Oops, we just created a directory with that bizarre 01363 permissions, because 0755 was treated as decimal. To fix that, use the oct function, which forces octal interpretation of a string whether or not there's a leading zero:

mkdir $name, oct($permissions);

Of course, if you are specifying the permission value directly within the program, just use a number instead of a string. The need for the extra oct function shows up most often when the value comes from user input. For example, suppose we take the arguments from the command line:

my ($name, $perm) = @ARGV;  # first two args are name, permissions
mkdir $name, oct($perm) or die "cannot create $name: $!";

The value here for $perm is interpreted as a string initially, and thus the oct function interprets the common octal representation properly.

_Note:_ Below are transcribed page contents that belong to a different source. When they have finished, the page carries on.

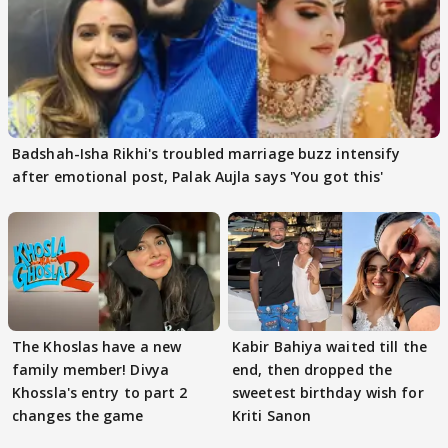
Badshah-Isha Rikhi's troubled marriage buzz intensify
after emotional post, Palak Aujla says 'You got this'
The Khoslas have a new
Kabir Bahiya waited till the
family member! Divya
end, then dropped the
Khossla's entry to part 2
sweetest birthday wish for
changes the game
Kriti Sanon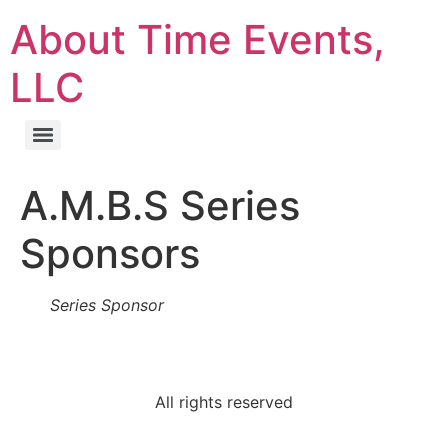
About Time Events,
LLC
A.M.B.S Series
Sponsors
Series Sponsor
All rights reserved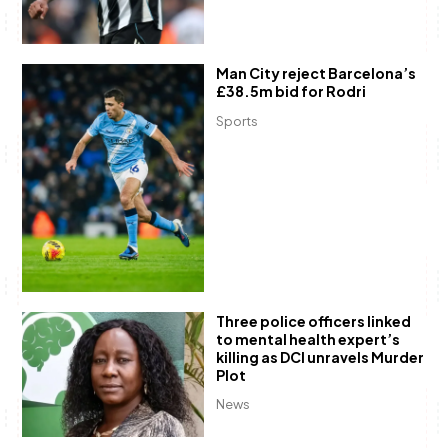
Man City reject Barcelona’s
£38.5m bid for Rodri
Sports
Three police officers linked
to mental health expert’s
killing as DCI unravels Murder
Plot
News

To remove empty directories, use the rmdir function in a manner similar to the unlink function:

rmdir glob "fred/*";  # remove all empty directories below fred/

foreach my $dir (qw(fred barney betty)) {
  rmdir $dir or warn "cannot rmdir $dir: $!\n";
}

As with unlink, rmdir returns the number of directories removed, and if invoked with a single name, sets $! in a reasonable manner on a failure.

The rmdir operator fails for non-empty directories. As a first pass, you can attempt to delete the contents of the directory with unlink, then try to remove what should now be an empty directory. For example, suppose we need a place to write many temporary files during the execution of a program:

my $temp_dir = "/tmp/scratch_$$";       # based on process ID; see the text
mkdir $temp_dir, 0700 or die "cannot create $temp_dir: $!";
...
# use $temp_dir as location of all temporary files
...
unlink glob "$temp_dir/* $temp_dir/.*"; # delete contents of $temp_dir
rmdir $temp_dir;                        # delete now-empty directory

The initial temporary directory name includes the current process ID, which is unique for every running process and is accessed with the $$ variable (similar to the shell). We do this to avoid colliding with any other processes, as long as they also include their process ID as part of their pathname as well. (In fact, it's common to use the program's name as well as the process ID, so if the program is called quarry, the directory would probably be something like /tmp/quarry_$$.)

At the end of the program, that last unlink should remove all the files in this temporary directory, and then the rmdir function can delete the then-empty directory. However, if we've created subdirectories under that directory, the unlink operator fails on those, and the rmdir also fails. For a more robust solution, check out the rmtree function provided by the File::Path module of the standard distribution.